Tawazun hadir dalam musyawarah, baik di keluarga maupun organisasi. I’tidal dan Tawazun juga tampak pada kepedulian terhadap fakir miskin dan pemberdayaan ekonomi umat. Santri adalah agen moral, belajar di pesantren, mengasah hati, dan pulang menjadi teladan.
Beliau mengingatkan pentingnya keseimbangan keterlibatan laki-laki dan perempuan minimal 40:60. Jika perempuan kurang terlibat, perlu diberikan peran, kesempatan, dan ruang yang lebih besar. Hal ini agar kebijakan mewakili seluruh suara umat.

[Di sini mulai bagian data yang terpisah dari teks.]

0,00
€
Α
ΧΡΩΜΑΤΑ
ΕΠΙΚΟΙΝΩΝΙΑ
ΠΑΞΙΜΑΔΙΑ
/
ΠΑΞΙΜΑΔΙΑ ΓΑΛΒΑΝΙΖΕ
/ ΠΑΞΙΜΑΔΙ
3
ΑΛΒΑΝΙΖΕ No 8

Aswaja Sebagai Bekal Hidup Santri
Memahami Aswaja adalah bekal penting bagi santri. Mereka diajarkan teguh dalam akidah namun tetap menghargai perbedaan. Islam adalah agama damai, membawa pesan rahmatan lil ‘alamin. Mbah Hasyim Asy’ari menegaskan pentingnya persatuan, toleransi, dan ukhuwah. Dialog kali ini menegaskan bahwa santri dan toleransi bagaikan dua sisi cermin. Santri menghormati keyakinan orang lain tanpa mengakui kebenaran teologisnya. Prinsip ini hadir dalam akidah, syariah, dan tasawuf. Dakwah dilakukan secara kontekstual, bukan hanya tekstual.
Santri menghargai perbedaan adat, menjaga lisan dari kebencian, dan menolong siapa saja. Mereka bermusyawarah untuk menyatukan perbedaan lewat dialog. Amaliah Aswaja seperti tawasul, ziarah kubur, dan hadiah bacaan Al-Quran menjadi sarana mempererat persaudaraan. Toleransi bukanlah mencampuradukkan akidah, tetapi menghormati perbedaan. Santri adalah pewaris para nabi, memuliakan manusia, dan merawat kerukunan di bumi.
Memahami Aswaja menjadi bekal penting bagi santri. Diajarkan untuk teguh dalam akidah, namun tetap lapang dalam menghargai perbedaan di tengah masyarakat yang beragam. Sebab Islam adalah agama damai, membawa pesan rahmatan lil ‘alamin, sebagaimana dawuh Mbah Hasyim Asy’ari dalam Muqaddimah Qanun Asasi yang menggarisbawahi nilai luhur persatuan, toleransi, dan ukhuwah.